Inside the manor, the Earl of Edgewater and his daughter, Viscountess Charity of Edgewater were sat, having a cup of tea, the young heiress was coming of age, well she was 19 in a matter of weeks, even if it her fathers eyes, she was still his little girl. The Earl had recently noticed the joy and lovesick look his daughter had on her face when Ernest Sinclaire, the son of the Master and Mistress of Ledford Park was around, it brought joy to his heart, thinking that his daughter may be in love.
“We have a dinner with the Sinclaires, Parsons, Holloways and Andersons tomorrow” The Earl commented as his daughter ate a bit of cake, and her eyes lit up slightly.
“I can’t wait to see Ernest” Viscountess Charity commented, making her fathers mouth twitch into a smile as he sipped on his tea.
“You like him, don’t you my dear?” Her father commented affectionately making the young girl blush, shaking her head at her father, he knew her far too well, didn’t he?
“He has always looked after me, father. Ever since I was a small girl, he was always there for me” She had a adoring gaze as she spoke about him.
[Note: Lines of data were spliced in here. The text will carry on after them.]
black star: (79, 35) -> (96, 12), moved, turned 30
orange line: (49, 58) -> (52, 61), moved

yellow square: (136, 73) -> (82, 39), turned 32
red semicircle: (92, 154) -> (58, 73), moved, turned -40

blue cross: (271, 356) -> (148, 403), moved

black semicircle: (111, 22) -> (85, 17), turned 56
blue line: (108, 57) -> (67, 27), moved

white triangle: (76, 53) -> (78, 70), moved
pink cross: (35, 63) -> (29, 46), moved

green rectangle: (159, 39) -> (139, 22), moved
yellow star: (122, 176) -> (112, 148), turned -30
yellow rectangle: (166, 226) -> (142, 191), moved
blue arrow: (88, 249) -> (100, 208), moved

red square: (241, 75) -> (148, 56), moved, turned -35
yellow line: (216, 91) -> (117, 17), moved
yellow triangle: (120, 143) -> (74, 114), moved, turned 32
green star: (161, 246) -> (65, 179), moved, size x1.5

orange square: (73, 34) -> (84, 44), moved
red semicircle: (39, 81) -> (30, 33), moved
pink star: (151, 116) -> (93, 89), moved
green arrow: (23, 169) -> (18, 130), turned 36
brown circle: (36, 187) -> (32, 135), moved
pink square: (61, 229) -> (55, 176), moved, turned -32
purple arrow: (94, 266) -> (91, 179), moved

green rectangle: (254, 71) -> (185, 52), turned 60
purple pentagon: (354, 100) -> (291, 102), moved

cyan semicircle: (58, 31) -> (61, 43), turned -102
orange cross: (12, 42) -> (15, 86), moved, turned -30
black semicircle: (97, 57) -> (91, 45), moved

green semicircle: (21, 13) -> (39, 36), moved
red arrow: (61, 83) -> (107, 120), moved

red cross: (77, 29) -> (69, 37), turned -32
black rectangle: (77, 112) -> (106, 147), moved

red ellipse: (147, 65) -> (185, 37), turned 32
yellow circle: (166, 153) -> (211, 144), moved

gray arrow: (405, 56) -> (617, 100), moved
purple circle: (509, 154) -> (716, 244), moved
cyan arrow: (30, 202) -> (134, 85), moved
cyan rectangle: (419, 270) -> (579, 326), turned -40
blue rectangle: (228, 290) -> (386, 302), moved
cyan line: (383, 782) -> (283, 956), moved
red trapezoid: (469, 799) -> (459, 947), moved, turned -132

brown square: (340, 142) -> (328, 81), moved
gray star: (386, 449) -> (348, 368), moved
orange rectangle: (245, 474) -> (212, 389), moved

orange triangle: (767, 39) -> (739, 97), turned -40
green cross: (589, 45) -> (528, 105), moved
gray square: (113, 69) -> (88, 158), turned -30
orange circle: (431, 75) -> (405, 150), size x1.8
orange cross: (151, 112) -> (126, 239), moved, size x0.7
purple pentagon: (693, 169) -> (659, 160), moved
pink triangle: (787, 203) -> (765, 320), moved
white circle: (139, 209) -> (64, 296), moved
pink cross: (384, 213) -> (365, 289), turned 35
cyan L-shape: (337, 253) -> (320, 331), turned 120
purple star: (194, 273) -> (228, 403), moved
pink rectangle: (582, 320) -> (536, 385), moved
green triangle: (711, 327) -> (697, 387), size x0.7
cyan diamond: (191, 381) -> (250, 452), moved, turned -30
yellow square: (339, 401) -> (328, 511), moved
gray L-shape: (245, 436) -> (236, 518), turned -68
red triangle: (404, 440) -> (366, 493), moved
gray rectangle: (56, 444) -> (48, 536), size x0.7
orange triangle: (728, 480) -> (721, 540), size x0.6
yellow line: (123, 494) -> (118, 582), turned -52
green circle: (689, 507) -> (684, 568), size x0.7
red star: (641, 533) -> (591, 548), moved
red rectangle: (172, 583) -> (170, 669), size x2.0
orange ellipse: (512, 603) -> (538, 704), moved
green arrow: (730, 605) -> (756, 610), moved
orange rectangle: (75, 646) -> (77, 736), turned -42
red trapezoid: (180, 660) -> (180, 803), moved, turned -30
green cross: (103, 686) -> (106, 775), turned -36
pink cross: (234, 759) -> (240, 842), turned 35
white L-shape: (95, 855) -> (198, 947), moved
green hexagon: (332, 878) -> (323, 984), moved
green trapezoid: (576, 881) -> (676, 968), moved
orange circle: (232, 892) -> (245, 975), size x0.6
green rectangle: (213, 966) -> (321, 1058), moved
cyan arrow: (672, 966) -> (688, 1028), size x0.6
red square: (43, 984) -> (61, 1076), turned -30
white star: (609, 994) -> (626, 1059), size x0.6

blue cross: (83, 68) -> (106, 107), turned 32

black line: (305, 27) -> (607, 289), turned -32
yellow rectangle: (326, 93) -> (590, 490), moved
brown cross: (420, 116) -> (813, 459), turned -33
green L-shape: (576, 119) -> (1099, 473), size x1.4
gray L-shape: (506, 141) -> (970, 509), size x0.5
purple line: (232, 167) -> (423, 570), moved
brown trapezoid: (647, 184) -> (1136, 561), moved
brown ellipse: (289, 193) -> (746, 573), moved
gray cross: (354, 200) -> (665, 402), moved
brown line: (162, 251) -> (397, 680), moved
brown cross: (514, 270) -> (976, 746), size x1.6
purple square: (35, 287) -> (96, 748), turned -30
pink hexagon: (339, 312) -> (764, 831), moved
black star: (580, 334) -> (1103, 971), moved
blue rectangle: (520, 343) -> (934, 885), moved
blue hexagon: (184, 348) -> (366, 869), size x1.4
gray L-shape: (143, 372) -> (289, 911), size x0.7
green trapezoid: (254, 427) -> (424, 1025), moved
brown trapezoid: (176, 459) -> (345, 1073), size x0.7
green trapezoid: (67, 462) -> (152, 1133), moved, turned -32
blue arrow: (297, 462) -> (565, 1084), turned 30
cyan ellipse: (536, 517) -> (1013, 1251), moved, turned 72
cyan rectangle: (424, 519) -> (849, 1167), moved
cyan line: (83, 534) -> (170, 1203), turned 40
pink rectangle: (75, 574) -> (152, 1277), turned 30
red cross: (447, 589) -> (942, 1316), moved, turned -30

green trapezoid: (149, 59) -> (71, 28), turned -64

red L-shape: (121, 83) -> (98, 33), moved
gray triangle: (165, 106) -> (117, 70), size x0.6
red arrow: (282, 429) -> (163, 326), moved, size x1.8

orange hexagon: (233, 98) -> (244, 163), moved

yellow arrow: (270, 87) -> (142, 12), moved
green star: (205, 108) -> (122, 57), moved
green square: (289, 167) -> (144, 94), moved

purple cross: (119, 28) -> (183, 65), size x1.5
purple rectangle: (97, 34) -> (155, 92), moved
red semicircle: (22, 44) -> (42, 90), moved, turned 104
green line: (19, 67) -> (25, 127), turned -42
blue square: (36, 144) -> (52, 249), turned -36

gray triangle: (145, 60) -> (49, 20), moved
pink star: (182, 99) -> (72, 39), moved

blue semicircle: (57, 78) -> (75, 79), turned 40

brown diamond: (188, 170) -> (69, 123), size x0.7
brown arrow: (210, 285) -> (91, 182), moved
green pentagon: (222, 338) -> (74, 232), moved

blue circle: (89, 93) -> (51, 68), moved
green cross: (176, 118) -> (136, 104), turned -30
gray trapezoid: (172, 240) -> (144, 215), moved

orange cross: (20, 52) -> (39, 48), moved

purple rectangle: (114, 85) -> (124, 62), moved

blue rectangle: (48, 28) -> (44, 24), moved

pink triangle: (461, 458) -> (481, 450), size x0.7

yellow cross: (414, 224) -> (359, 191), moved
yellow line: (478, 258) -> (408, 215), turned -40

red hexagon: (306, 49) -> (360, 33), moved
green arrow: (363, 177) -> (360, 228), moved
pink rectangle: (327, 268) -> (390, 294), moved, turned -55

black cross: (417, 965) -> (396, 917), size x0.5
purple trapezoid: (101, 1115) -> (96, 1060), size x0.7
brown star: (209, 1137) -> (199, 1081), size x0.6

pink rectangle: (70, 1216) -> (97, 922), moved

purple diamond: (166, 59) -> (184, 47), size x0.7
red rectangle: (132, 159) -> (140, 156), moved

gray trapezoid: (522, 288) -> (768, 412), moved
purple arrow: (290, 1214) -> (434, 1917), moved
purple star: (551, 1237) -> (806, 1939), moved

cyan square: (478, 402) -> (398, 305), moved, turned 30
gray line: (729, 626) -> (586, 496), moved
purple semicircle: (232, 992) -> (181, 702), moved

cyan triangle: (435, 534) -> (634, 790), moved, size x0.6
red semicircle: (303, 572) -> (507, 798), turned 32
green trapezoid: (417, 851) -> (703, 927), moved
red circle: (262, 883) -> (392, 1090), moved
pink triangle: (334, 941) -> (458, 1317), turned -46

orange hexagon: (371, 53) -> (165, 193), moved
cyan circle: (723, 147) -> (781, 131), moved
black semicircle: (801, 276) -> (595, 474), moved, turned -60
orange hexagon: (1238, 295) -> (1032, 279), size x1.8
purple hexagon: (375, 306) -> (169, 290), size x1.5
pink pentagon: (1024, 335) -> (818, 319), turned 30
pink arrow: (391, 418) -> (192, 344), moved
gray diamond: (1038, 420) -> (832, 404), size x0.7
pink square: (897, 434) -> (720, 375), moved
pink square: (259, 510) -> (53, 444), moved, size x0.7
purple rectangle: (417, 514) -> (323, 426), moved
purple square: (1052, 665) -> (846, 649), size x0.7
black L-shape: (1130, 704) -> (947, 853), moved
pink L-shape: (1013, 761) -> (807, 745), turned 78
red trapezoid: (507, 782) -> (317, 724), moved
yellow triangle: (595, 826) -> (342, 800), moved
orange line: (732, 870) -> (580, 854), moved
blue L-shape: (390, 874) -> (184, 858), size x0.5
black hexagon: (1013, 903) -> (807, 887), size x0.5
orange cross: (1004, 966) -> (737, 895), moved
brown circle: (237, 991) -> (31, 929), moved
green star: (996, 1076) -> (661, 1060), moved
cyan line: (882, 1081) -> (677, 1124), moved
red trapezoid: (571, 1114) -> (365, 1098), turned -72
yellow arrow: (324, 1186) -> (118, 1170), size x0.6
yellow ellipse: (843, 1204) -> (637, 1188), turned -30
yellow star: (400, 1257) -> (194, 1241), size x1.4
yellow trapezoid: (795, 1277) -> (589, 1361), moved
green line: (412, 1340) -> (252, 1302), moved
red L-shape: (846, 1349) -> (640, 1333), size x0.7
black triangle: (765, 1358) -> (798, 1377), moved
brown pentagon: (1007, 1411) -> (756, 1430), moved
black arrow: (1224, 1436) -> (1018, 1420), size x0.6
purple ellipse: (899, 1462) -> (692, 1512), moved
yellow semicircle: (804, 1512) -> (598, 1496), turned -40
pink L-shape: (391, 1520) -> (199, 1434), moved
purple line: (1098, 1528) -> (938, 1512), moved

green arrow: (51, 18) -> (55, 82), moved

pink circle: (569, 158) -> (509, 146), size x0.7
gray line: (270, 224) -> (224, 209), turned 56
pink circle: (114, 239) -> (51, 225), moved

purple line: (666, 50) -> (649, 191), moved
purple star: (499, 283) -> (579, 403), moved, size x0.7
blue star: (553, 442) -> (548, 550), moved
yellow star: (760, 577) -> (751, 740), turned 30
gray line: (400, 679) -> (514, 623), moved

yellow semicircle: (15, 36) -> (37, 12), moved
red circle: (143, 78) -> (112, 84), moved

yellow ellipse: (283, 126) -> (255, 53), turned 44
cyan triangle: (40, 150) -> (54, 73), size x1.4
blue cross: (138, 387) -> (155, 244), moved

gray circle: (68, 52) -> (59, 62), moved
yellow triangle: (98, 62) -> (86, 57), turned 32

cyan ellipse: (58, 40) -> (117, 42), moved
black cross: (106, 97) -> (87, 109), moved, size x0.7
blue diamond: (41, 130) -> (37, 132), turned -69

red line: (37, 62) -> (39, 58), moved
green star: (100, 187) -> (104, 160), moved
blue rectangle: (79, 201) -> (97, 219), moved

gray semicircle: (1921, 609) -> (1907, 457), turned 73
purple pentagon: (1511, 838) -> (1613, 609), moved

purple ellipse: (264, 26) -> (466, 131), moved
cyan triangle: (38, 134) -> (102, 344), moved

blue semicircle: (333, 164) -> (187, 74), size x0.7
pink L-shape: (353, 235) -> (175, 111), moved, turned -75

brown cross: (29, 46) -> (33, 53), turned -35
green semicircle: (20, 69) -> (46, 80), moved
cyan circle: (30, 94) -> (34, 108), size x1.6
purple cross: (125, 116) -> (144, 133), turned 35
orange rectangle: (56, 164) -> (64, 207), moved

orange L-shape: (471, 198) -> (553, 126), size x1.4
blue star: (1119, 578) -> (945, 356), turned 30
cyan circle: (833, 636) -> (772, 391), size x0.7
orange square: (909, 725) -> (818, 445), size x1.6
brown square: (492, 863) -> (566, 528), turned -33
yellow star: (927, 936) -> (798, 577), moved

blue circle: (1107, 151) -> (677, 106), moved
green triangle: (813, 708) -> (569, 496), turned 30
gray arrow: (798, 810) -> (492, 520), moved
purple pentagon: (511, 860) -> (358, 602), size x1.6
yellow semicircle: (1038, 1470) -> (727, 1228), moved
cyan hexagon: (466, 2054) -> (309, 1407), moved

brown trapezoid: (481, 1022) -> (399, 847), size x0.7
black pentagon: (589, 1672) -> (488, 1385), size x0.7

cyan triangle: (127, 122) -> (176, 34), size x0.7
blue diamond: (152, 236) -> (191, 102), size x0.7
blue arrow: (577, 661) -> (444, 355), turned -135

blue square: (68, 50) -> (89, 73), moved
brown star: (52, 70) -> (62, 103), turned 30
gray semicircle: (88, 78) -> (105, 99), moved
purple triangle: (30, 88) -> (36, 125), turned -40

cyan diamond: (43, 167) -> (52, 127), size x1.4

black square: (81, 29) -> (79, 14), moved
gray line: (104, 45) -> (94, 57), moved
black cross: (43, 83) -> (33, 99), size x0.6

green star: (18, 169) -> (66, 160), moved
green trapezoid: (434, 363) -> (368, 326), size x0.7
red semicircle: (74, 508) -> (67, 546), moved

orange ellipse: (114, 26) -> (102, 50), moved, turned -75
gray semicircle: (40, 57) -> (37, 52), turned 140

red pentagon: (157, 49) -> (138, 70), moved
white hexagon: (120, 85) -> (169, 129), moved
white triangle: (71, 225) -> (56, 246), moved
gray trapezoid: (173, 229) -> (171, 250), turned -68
“He is rather fond of you, my darling” Her father commented, and the young girl looked up, brushing a strand of her dark brown hair behind her ear, and she smiled, Ernest was quite fond of her, wasn’t he she thought to herself.
“I’m quite fond of him, father” She beamed and the Earl placed his hand on his daughters hand, and she looked at him.
“One day, if you ever wanted to court him, I would allow it” She looked up to her father, blushing crimson.
“Father!” She exclaimed, would she want to court her best friend? Is it really one of those things that the future Countess of Edgewater was ready for?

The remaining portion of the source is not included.